## Problem description
Pictures do not belong in the copy, so please give every entry below again exactly.

Top of Data to use

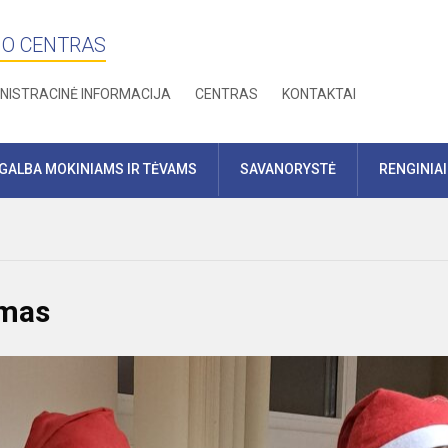
MO CENTRAS
NISTRACINĖ INFORMACIJA
CENTRAS
KONTAKTAI
GALBA MOKINIAMS IR TĖVAMS
SAVANORYSTĖ
RENGINIAI
imas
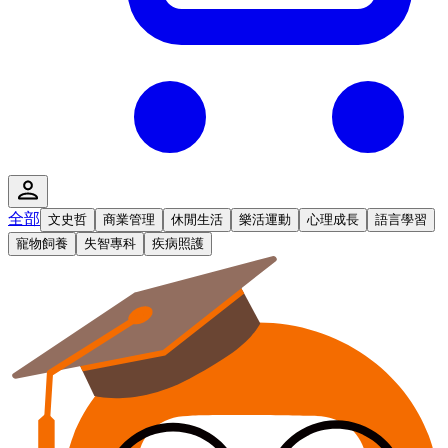
全部
文史哲
商業管理
休閒生活
樂活運動
心理成長
語言學習
寵物飼養
失智專科
疾病照護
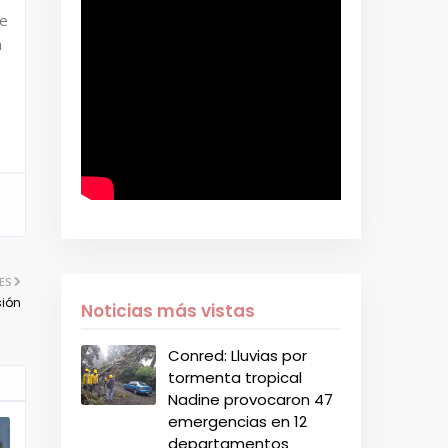
de
n
ES
sión
Noticias más vistas
Conred: Lluvias por
tormenta tropical
Nadine provocaron 47
emergencias en 12
departamentos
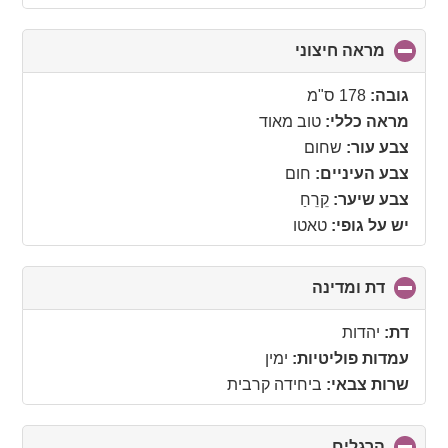
מראה חיצוני
click
to
collapse
גובה:
178 ס"מ
contents
מראה כללי:
טוב מאוד
צבע עור:
שחום
צבע העיניים:
חום
צבע שיער:
קֵרֵחַ
יש על גופי:
טאטו
דת ומדינה
click
to
collapse
דת:
יהדות
contents
עמדות פוליטיות:
ימין
שרות צבאי:
ביחידה קרבית
הרגלים
click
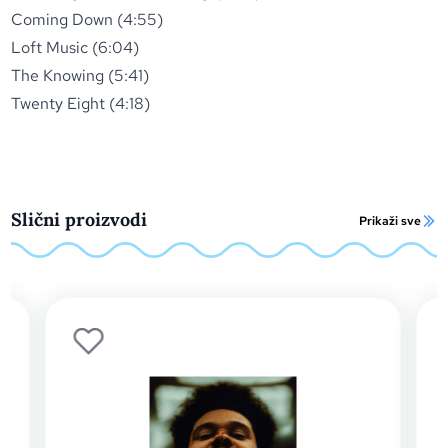
Coming Down (4:55)
Loft Music (6:04)
The Knowing (5:41)
Twenty Eight (4:18)
Slični proizvodi
Prikaži sve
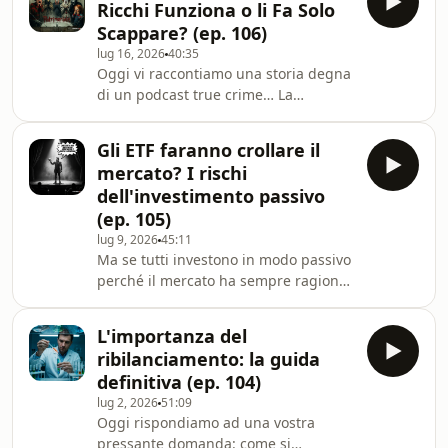
Ricchi Funziona o li Fa Solo
ci fa bei soldini e magari t’ingolosisci.I
Scappare? (ep. 106)
consigli di oggi:Nicola: Intervista di
lug 16, 2026
40:35
Bill Simmons a Taylor
Oggi vi raccontiamo una storia degna
SheridanVittorio: Canale YouTube di
di un podcast true crime… La
Niccolò CalifanoAlain: Deceptive
patrimoniale! Miiiiii che
Design🎺 LA PROMOTi scade la
pauuuuraaaa!I consigli di oggi:Nicola:
RCAuto?
Gli ETF faranno crollare il
Subreddit LinkedInCringeITVittorio:
mercato? I rischi
Programma TV Money Road 2Alain:
dell'investimento passivo
Mini TED Talk di Derek Sivers🎺 LA
(ep. 105)
PROMOApri un nuovo conto corrente
lug 9, 2026
45:11
con Credit Agricole per ricevere fino a
Ma se tutti investono in modo passivo
600€ di buoni Amazon in regalo!Cose
perché il mercato ha sempre ragione,
nominate (forse):Salario Minimo
non è che poi il mercato diventa
GheddafiNeo feudalesimoJo
scemo ed investiamo tutti male? Cosa
L'importanza del
possiamo fare per proteggerci?I
ribilanciamento: la guida
consigli di oggi:Nicola: The Hot Hand
definitiva (ep. 104)
di Ben CohenVittorio: Professor
lug 2, 2026
51:09
RossAlain: Il paesaggio morale di Sam
Oggi rispondiamo ad una vostra
Harris🎺 LA PROMOApri un nuovo
pressante domanda: come si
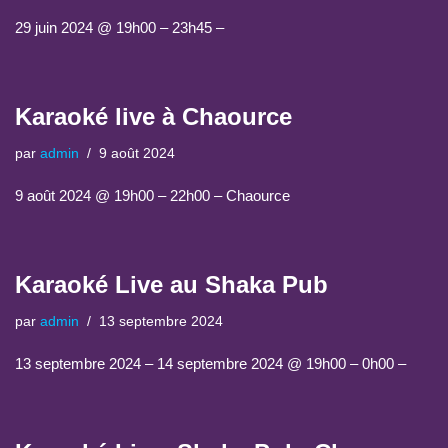
29 juin 2024 @ 19h00 – 23h45 –
Karaoké live à Chaource
par
admin
9 août 2024
9 août 2024 @ 19h00 – 22h00 – Chaource
Karaoké Live au Shaka Pub
par
admin
13 septembre 2024
13 septembre 2024 – 14 septembre 2024 @ 19h00 – 0h00 –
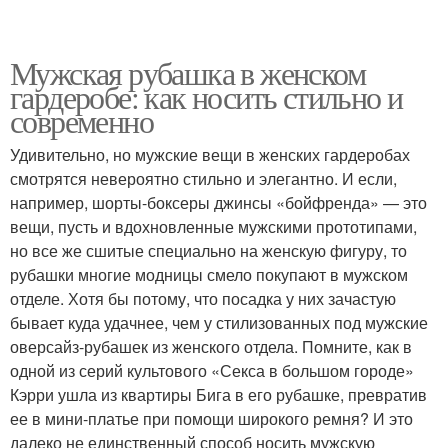
Мужская рубашка в женском
гардеробе: как носить стильно и
современно
Удивительно, но мужские вещи в женских гардеробах
смотрятся невероятно стильно и элегантно. И если,
например, шорты-боксеры джинсы «бойфренда» — это
вещи, пусть и вдохновленные мужскими прототипами,
но все же сшитые специально на женскую фигуру, то
рубашки многие модницы смело покупают в мужском
отделе. Хотя бы потому, что посадка у них зачастую
бывает куда удачнее, чем у стилизованных под мужские
оверсайз-рубашек из женского отдела. Помните, как в
одной из серий культового «Секса в большом городе»
Кэрри ушла из квартиры Бига в его рубашке, превратив
ее в мини-платье при помощи широкого ремня? И это
далеко не единственный способ носить мужскую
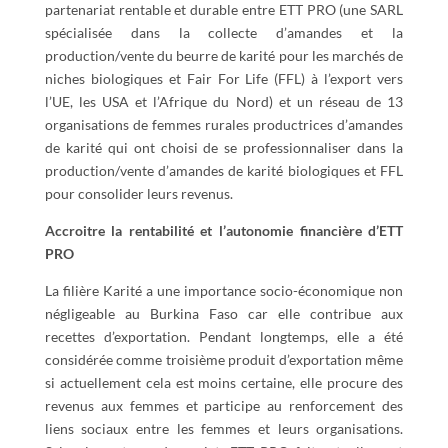
partenariat rentable et durable entre ETT PRO (une SARL
spécialisée dans la collecte d’amandes et la
production/vente du beurre de karité pour les marchés de
niches biologiques et Fair For Life (FFL) à l’export vers
l’UE, les USA et l’Afrique du Nord) et un réseau de 13
organisations de femmes rurales productrices d’amandes
de karité qui ont choisi de se professionnaliser dans la
production/vente d’amandes de karité biologiques et FFL
pour consolider leurs revenus.
Accroitre la rentabilité et l’autonomie financière d’ETT
PRO
La filière Karité a une importance socio-économique non
négligeable au Burkina Faso car elle contribue aux
recettes d’exportation. Pendant longtemps, elle a été
considérée comme troisième produit d’exportation même
si actuellement cela est moins certaine, elle procure des
revenus aux femmes et participe au renforcement des
liens sociaux entre les femmes et leurs organisations.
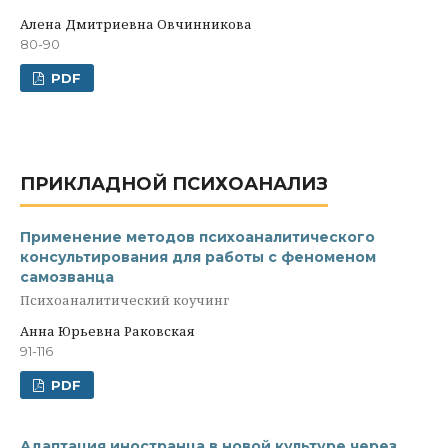
Алена Дмитриевна Овчинникова
80-90
PDF
ПРИКЛАДНОЙ ПСИХОАНАЛИЗ
Применение методов психоаналитического
консультирования для работы с феноменом
самозванца
Психоаналитический коучинг
Анна Юрьевна Раковская
91-116
PDF
Адаптация иностранца в новой культуре через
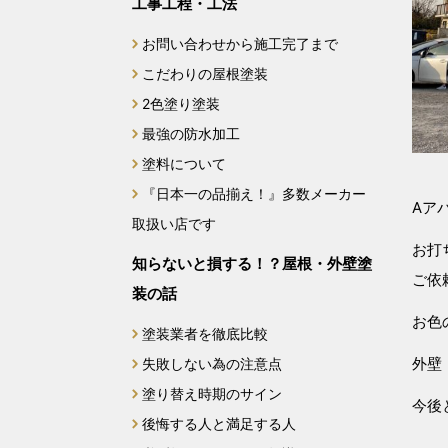
工事工程・工法
お問い合わせから施工完了まで
こだわりの屋根塗装
2色塗り塗装
最強の防水加工
塗料について
『日本一の品揃え！』多数メーカー
Aア
取扱い店です
お打
知らないと損する！？屋根・外壁塗
ご依
装の話
お色
塗装業者を徹底比較
外壁
失敗しない為の注意点
塗り替え時期のサイン
今後
後悔する人と満足する人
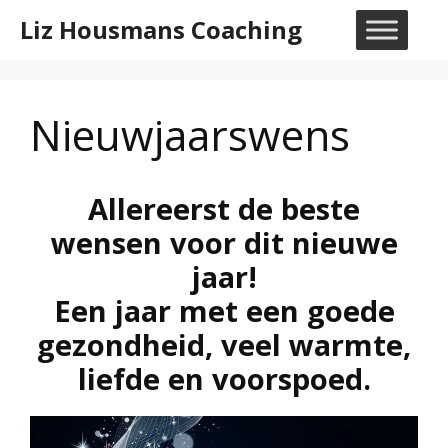
Ga
Liz Housmans Coaching
naar
M
de
inhoud
Nieuwjaarswens
Allereerst de beste
wensen voor dit nieuwe
jaar!
Een jaar met een goede
gezondheid, veel warmte,
liefde en voorspoed.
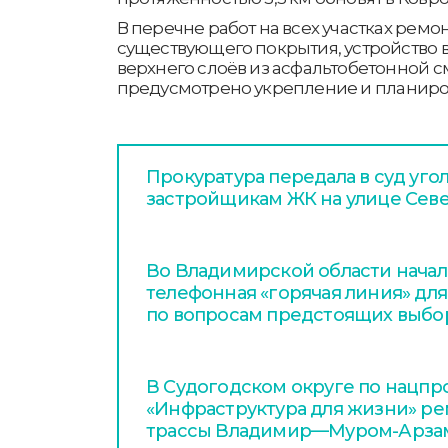
В перечне работ на всех участках ремо
существующего покрытия, устройство
верхнего слоёв из асфальтобетонной с
предусмотрено укрепление и планиро
Прокуратура передала в суд уго
застройщикам ЖК на улице Сев
Во Владимирской области начал
телефонная «горячая линия» дл
по вопросам предстоящих выбо
В Судогодском округе по нацпр
«Инфраструктура для жизни» ре
трассы Владимир—Муром-Арза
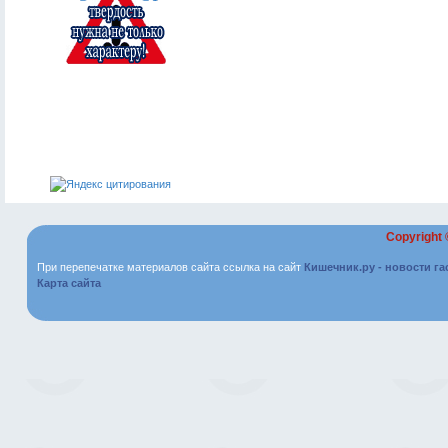
Copyright
При перепечатке материалов сайта ссылка на сайт
Кишечник.ру - новости г
Карта сайта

Bottom of Data to use

## Exercise output
MO CENTRAS
NISTRACINĖ INFORMACIJA
CENTRAS
KONTAKTAI
GALBA MOKINIAMS IR TĖVAMS
SAVANORYSTĖ
RENGINIAI
imas
全部
文史哲
商業管理
休閒生活
樂活運動
心理成長
語言學習
寵物飼養
失智專科
疾病照護
de
n
ES
sión
Noticias más vistas
Conred: Lluvias por
tormenta tropical
Nadine provocaron 47
emergencias en 12
departamentos
מראה חיצוני
click
to
collapse
גובה:
178 ס"מ
contents
מראה כללי:
טוב מאוד
צבע עור:
שחום
צבע העיניים:
חום
צבע שיער:
קֵרֵחַ
יש על גופי:
טאטו
דת ומדינה
click
to
collapse
דת:
יהדות
contents
עמדות פוליטיות:
ימין
שרות צבאי:
ביחידה קרבית
הרגלים
click
Coming Down (4:55)
Loft Music (6:04)
The Knowing (5:41)
Twenty Eight (4:18)
Slični proizvodi
Prikaži sve
Ricchi Funziona o li Fa Solo
ci fa bei soldini e magari t’ingolosisci.I
Scappare? (ep. 106)
consigli di oggi:Nicola: Intervista di
lug 16, 2026
40:35
Bill Simmons a Taylor
Oggi vi raccontiamo una storia degna
SheridanVittorio: Canale YouTube di
di un podcast true crime… La
Niccolò CalifanoAlain: Deceptive
patrimoniale! Miiiiii che
Design🎺 LA PROMOTi scade la
pauuuuraaaa!I consigli di oggi:Nicola:
RCAuto?
Gli ETF faranno crollare il
Subreddit LinkedInCringeITVittorio:
mercato? I rischi
Programma TV Money Road 2Alain:
dell'investimento passivo
Mini TED Talk di Derek Sivers🎺 LA
(ep. 105)
PROMOApri un nuovo conto corrente
lug 9, 2026
45:11
con Credit Agricole per ricevere fino a
Ma se tutti investono in modo passivo
600€ di buoni Amazon in regalo!Cose
perché il mercato ha sempre ragione,
nominate (forse):Salario Minimo
non è che poi il mercato diventa
GheddafiNeo feudalesimoJo
scemo ed investiamo tutti male? Cosa
L'importanza del
possiamo fare per proteggerci?I
ribilanciamento: la guida
consigli di oggi:Nicola: The Hot Hand
definitiva (ep. 104)
di Ben CohenVittorio: Professor
lug 2, 2026
51:09
RossAlain: Il paesaggio morale di Sam
Oggi rispondiamo ad una vostra
Harris🎺 LA PROMOApri un nuovo
pressante domanda: come si
29 juin 2024 @ 19h00 – 23h45 –
Karaoké live à Chaource
par
admin
9 août 2024
9 août 2024 @ 19h00 – 22h00 – Chaource
Karaoké Live au Shaka Pub
par
admin
13 septembre 2024
13 septembre 2024 – 14 septembre 2024 @ 19h00 – 0h00 –
Мужская рубашка в женском
гардеробе: как носить стильно и
современно
Удивительно, но мужские вещи в женских гардеробах
смотрятся невероятно стильно и элегантно. И если,
например, шорты-боксеры джинсы «бойфренда» — это
вещи, пусть и вдохновленные мужскими прототипами,
но все же сшитые специально на женскую фигуру, то
рубашки многие модницы смело покупают в мужском
отделе. Хотя бы потому, что посадка у них зачастую
бывает куда удачнее, чем у стилизованных под мужские
оверсайз-рубашек из женского отдела. Помните, как в
одной из серий культового «Секса в большом городе»
Кэрри ушла из квартиры Бига в его рубашке, превратив
ее в мини-платье при помощи широкого ремня? И это
далеко не единственный способ носить мужскую
partenariat rentable et durable entre ETT PRO (une SARL
spécialisée dans la collecte d’amandes et la
production/vente du beurre de karité pour les marchés de
niches biologiques et Fair For Life (FFL) à l’export vers
l’UE, les USA et l’Afrique du Nord) et un réseau de 13
organisations de femmes rurales productrices d’amandes
de karité qui ont choisi de se professionnaliser dans la
production/vente d’amandes de karité biologiques et FFL
pour consolider leurs revenus.
Accroitre la rentabilité et l’autonomie financière d’ETT
PRO
La filière Karité a une importance socio-économique non
négligeable au Burkina Faso car elle contribue aux
recettes d’exportation. Pendant longtemps, elle a été
considérée comme troisième produit d’exportation même
si actuellement cela est moins certaine, elle procure des
revenus aux femmes et participe au renforcement des
liens sociaux entre les femmes et leurs organisations.
Алена Дмитриевна Овчинникова
80-90
PDF
ПРИКЛАДНОЙ ПСИХОАНАЛИЗ
Применение методов психоаналитического
консультирования для работы с феноменом
самозванца
Психоаналитический коучинг
Анна Юрьевна Раковская
91-116
PDF
Адаптация иностранца в новой культуре через
工事工程・工法
お問い合わせから施工完了まで
こだわりの屋根塗装
2色塗り塗装
最強の防水加工
塗料について
『日本一の品揃え！』多数メーカー
Aア
取扱い店です
お打
知らないと損する！？屋根・外壁塗
ご依
装の話
お色
塗装業者を徹底比較
外壁
失敗しない為の注意点
塗り替え時期のサイン
今後
後悔する人と満足する人
Ga
Liz Housmans Coaching
naar
M
de
inhoud
Nieuwjaarswens
Allereerst de beste
wensen voor dit nieuwe
jaar!
Een jaar met een goede
gezondheid, veel warmte,
liefde en voorspoed.
В перечне работ на всех участках ремо
существующего покрытия, устройство
верхнего слоёв из асфальтобетонной с
предусмотрено укрепление и планиро
Прокуратура передала в суд уго
застройщикам ЖК на улице Сев
Во Владимирской области начал
телефонная «горячая линия» дл
по вопросам предстоящих выбо
В Судогодском округе по нацпр
«Инфраструктура для жизни» ре
трассы Владимир—Муром-Арза
Copyright
При перепечатке материалов сайта ссылка на сайт
Кишечник.ру - новости г
Карта сайта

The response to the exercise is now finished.